The long three-minute interval of amazement finally came to an end with the diamond ring appearing on the other side followed momentarily by Bailey’s Beads and soon the ‘king of the heavens’ asserted its dominance by piercing the darkness with intensely strong rays of light. People quickly donned their special sunglasses and watched the Moon’s shadow slowly uncovering the face of the Sun. You suddenly realize that you have actually witnessed the actual movement of a heavenly body; that is, we have been able to observe a noticeable movement of the Moon as it moved across the face of the Sun.

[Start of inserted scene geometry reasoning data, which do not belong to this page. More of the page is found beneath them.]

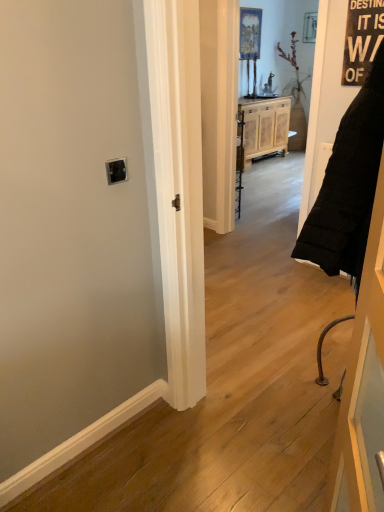 Identify the location of light brown wood cabinet at center. (265, 126).

The image size is (384, 512). Describe the element at coordinates (265, 126) in the screenshot. I see `light brown wood cabinet at center` at that location.

Describe the element at coordinates (363, 386) in the screenshot. I see `black fabric door at right` at that location.

This screenshot has height=512, width=384. I want to click on black fabric door at right, so click(363, 386).

In order to face black fabric door at right, should I rotate leftwards or rightwards?

You should rotate right by 23.812 degrees.

In the scene shown: Measure the distance between point (380, 434) and camera.

The depth of point (380, 434) is 1.07 meters.

You are a GUI agent. You are given a task and a screenshot of the screen. Output one action in this format:
    pyautogui.click(x=<x>, y=<y>)
    Task: Click on the light brown wood cabinet at center
    
    Given the screenshot: What is the action you would take?
    click(265, 126)

Can you confirm if black fabric door at right is positioned to the right of light brown wood cabinet at center?

Incorrect, black fabric door at right is not on the right side of light brown wood cabinet at center.

Is black fabric door at right in front of or behind light brown wood cabinet at center in the image?

Visually, black fabric door at right is located in front of light brown wood cabinet at center.

Is point (354, 406) positioned after point (271, 140)?

No, (354, 406) is closer to viewer.

From the image's perspective, which one is positioned lower, black fabric door at right or light brown wood cabinet at center?

black fabric door at right, from the image's perspective.

From a real-world perspective, which object rests below the other?

From a 3D spatial view, light brown wood cabinet at center is below.

Looking at their sizes, would you say black fabric door at right is wider or thinner than light brown wood cabinet at center?

Considering their sizes, black fabric door at right looks slimmer than light brown wood cabinet at center.

Considering the sizes of black fabric door at right and light brown wood cabinet at center in the image, is black fabric door at right taller or shorter than light brown wood cabinet at center?

black fabric door at right is taller than light brown wood cabinet at center.

Does black fabric door at right have a larger size compared to light brown wood cabinet at center?

No.

Which is correct: black fabric door at right is inside light brown wood cabinet at center, or outside of it?

black fabric door at right lies outside light brown wood cabinet at center.

Is the surface of black fabric door at right in direct contact with light brown wood cabinet at center?

They are not placed beside each other.

Is black fabric door at right looking in the opposite direction of light brown wood cabinet at center?

No.

Consider the image. How many degrees apart are the facing directions of black fabric door at right and light brown wood cabinet at center?

The angular difference between black fabric door at right and light brown wood cabinet at center is 118 degrees.

From the picture: How far apart are black fabric door at right and light brown wood cabinet at center?

They are 5.46 meters apart.

The width and height of the screenshot is (384, 512). Find the location of `door located below the light brown wood cabinet at center (from the image's perspective)`. door located below the light brown wood cabinet at center (from the image's perspective) is located at coordinates (363, 386).

In the scene shown: Is light brown wood cabinet at center to the right of black fabric door at right from the viewer's perspective?

Yes, light brown wood cabinet at center is to the right of black fabric door at right.

Is the depth of light brown wood cabinet at center less than that of black fabric door at right?

No, light brown wood cabinet at center is behind black fabric door at right.

Does point (261, 114) appear closer or farther from the camera than point (366, 296)?

Clearly, point (261, 114) is more distant from the camera than point (366, 296).

From the image's perspective, relative to black fabric door at right, is light brown wood cabinet at center above or below?

Clearly, from the image's perspective, light brown wood cabinet at center is above black fabric door at right.

From a real-world perspective, is light brown wood cabinet at center physically located above or below black fabric door at right?

From a real-world perspective, light brown wood cabinet at center is physically below black fabric door at right.

In the scene shown: Considering the relative sizes of light brown wood cabinet at center and black fabric door at right in the image provided, is light brown wood cabinet at center wider than black fabric door at right?

Yes, light brown wood cabinet at center is wider than black fabric door at right.

From their relative heights in the image, would you say light brown wood cabinet at center is taller or shorter than black fabric door at right?

In the image, light brown wood cabinet at center appears to be shorter than black fabric door at right.

Between light brown wood cabinet at center and black fabric door at right, which one has smaller size?

With smaller size is black fabric door at right.

Looking at this image, can black fabric door at right be found inside light brown wood cabinet at center?

Actually, black fabric door at right is outside light brown wood cabinet at center.

Is light brown wood cabinet at center placed right next to black fabric door at right?

No, light brown wood cabinet at center is not making contact with black fabric door at right.

Is light brown wood cabinet at center turned away from black fabric door at right?

No, black fabric door at right is not at the back of light brown wood cabinet at center.

In the image, there is a light brown wood cabinet at center. What are the coordinates of `door below it (from the image's perspective)` in the screenshot? It's located at [x=363, y=386].

This screenshot has height=512, width=384. What are the coordinates of `cabinetry that is behind the black fabric door at right` in the screenshot? It's located at (265, 126).

Find the location of a particular element. door that appears below the light brown wood cabinet at center (from the image's perspective) is located at coordinates (363, 386). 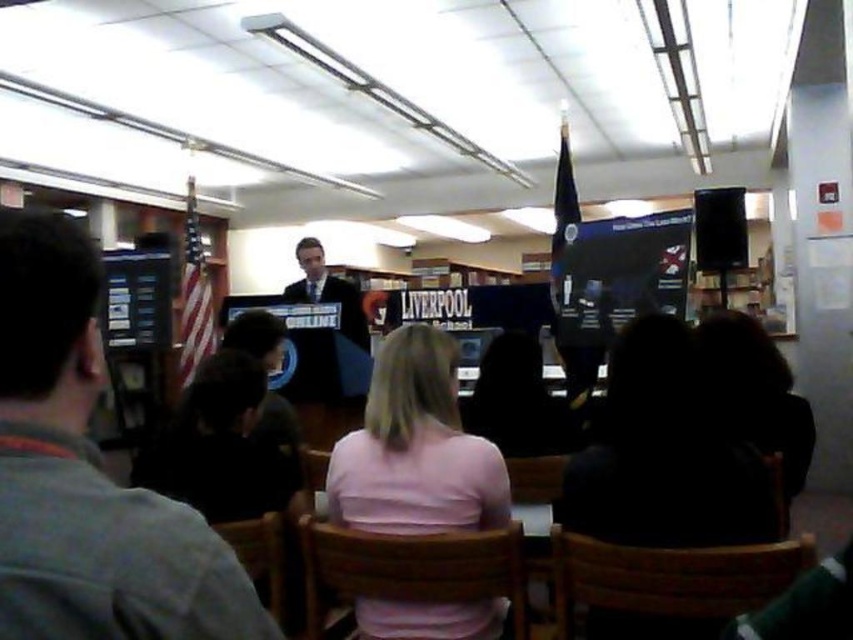 Between wooden chair at lower center and dark suit at center, which one is positioned lower?

wooden chair at lower center is below.

In order to click on wooden chair at lower center in this screenshot , I will do tap(259, 556).

At what (x,y) coordinates should I click in order to perform the action: click on wooden chair at lower center. Please return your answer as a coordinate pair (x, y). This screenshot has width=853, height=640. Looking at the image, I should click on (259, 556).

Who is taller, wooden chair at lower right or dark suit at center?

dark suit at center is taller.

Is point (776, 566) closer to viewer compared to point (349, 339)?

Yes, point (776, 566) is in front of point (349, 339).

In order to click on wooden chair at lower right in this screenshot , I will do `click(670, 577)`.

Is point (68, 397) less distant than point (433, 428)?

Yes, point (68, 397) is closer to viewer.

Is dark gray shirt at left below pink fabric shirt at center?

No.

Who is more forward, (x=155, y=637) or (x=387, y=508)?

Point (x=155, y=637) is more forward.

The height and width of the screenshot is (640, 853). In order to click on dark gray shirt at left in this screenshot , I will do `click(88, 476)`. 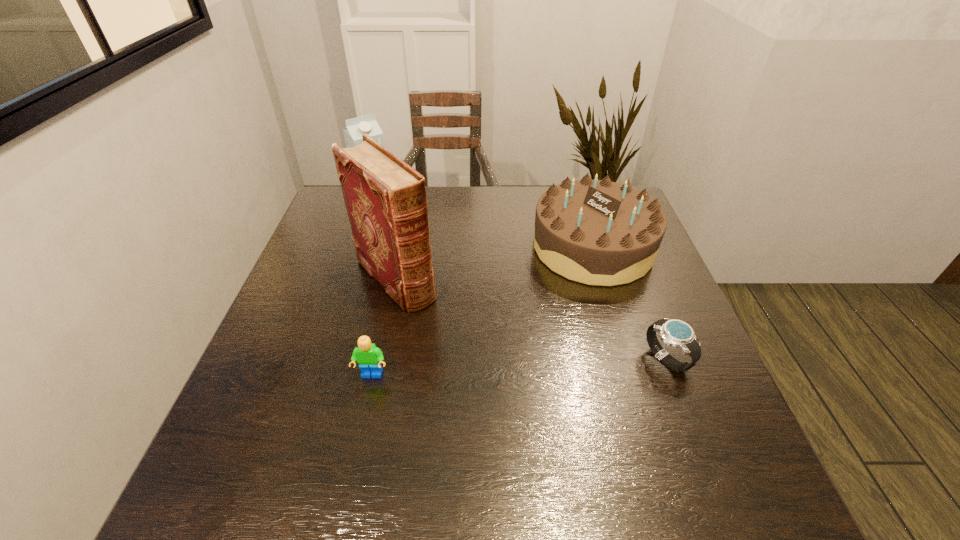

One of the mysteries of science is how the Sun’s atmosphere can reach such high temperatures although its surface is at only 6,000 degrees. For astronomers and scientists the occurrence of a total solar eclipse is a boon since it provides the only opportunity to study the Sun’s corona from the Earth. Thousands of dollars are spent hauling tons of equipment over thousands of kilometers, sometimes to remote regions of the earth to achieve this goal. Scientists have to deal with many difficulties in doing outdoor experiments and cope with the vagaries of instrument performance.

One of the more prominent researchers who is studying the solar corona is Prof. Jay Pasachoff of the Williams College. The Lusaka eclipse expedition was his 32nd total solar eclipse mission and he tested one of the main hypotheses; that vibrating magnetic field lines in the solar corona, which may oscillate as rapidly as once per second, transmit energy into the coronal gas and increase its temperature to millions of degrees centigrade. This in turn would help us understand better the powerhouse inside the Sun which would allow us to predict better the timing of the onslaught of extremely high energy cosmic particles ejected by the prominences on the Sun especially during peaks of solar activity which occur every eleven years. At the moment we are in the middle of the peak of solar activity so we are constantly faced with the prospect of high-energy charged particles traveling close to the speed of light causing havoc to satellites, telecommunication equipment and the electricity grid. With our utter dependence on technology, unpredictable solar storms can easily paralyze life in our modern society.

The Sun’s effect on our own atmosphere can also be better studied during totality when the main beam of the Sun’s rays is temporarily blocked out. Dr. Arvind Parnjpye of the Inter-University Centre for Astronomy and Astrophysics of India used a relatively simple setup made from his team’s own design to measure the variation of overhead sky radiance during the whole eclipse. Some scientists used huge antennae to measure radio emissions while a young technician with the University of Zambia Agricultural Engineering Department Mr. Michael Zulu had set up a solarimeter to measure the variation of global radiation during the period of the eclipse.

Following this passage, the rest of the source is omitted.